Determine how many lines in the entries below hold "auch". Respond with that number only.

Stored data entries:
======

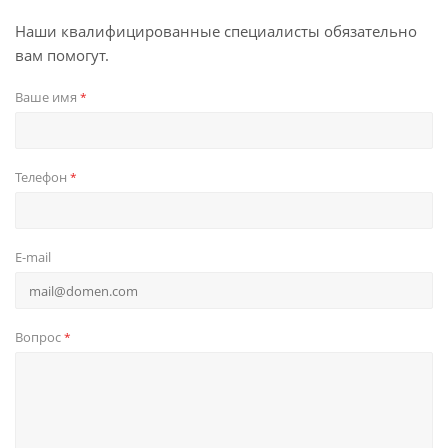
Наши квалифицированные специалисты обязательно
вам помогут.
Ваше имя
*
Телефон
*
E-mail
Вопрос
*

======

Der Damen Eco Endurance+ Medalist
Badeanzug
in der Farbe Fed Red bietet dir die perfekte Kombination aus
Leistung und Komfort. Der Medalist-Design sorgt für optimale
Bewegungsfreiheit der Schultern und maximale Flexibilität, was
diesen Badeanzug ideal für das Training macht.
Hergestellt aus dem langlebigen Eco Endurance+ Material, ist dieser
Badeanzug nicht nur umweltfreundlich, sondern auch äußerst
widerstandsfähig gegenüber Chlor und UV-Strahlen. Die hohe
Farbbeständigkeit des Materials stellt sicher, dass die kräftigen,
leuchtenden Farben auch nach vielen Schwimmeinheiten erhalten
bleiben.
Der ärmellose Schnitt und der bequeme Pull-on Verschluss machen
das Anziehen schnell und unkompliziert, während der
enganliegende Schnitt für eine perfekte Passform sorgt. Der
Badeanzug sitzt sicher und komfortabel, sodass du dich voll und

======

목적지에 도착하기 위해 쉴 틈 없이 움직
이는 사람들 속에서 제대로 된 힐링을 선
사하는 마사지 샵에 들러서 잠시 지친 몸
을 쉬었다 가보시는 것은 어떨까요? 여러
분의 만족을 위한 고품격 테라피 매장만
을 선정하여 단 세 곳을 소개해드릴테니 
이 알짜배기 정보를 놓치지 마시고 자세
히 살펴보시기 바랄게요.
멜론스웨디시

======

* _PROBLEM SOLUTION_: 2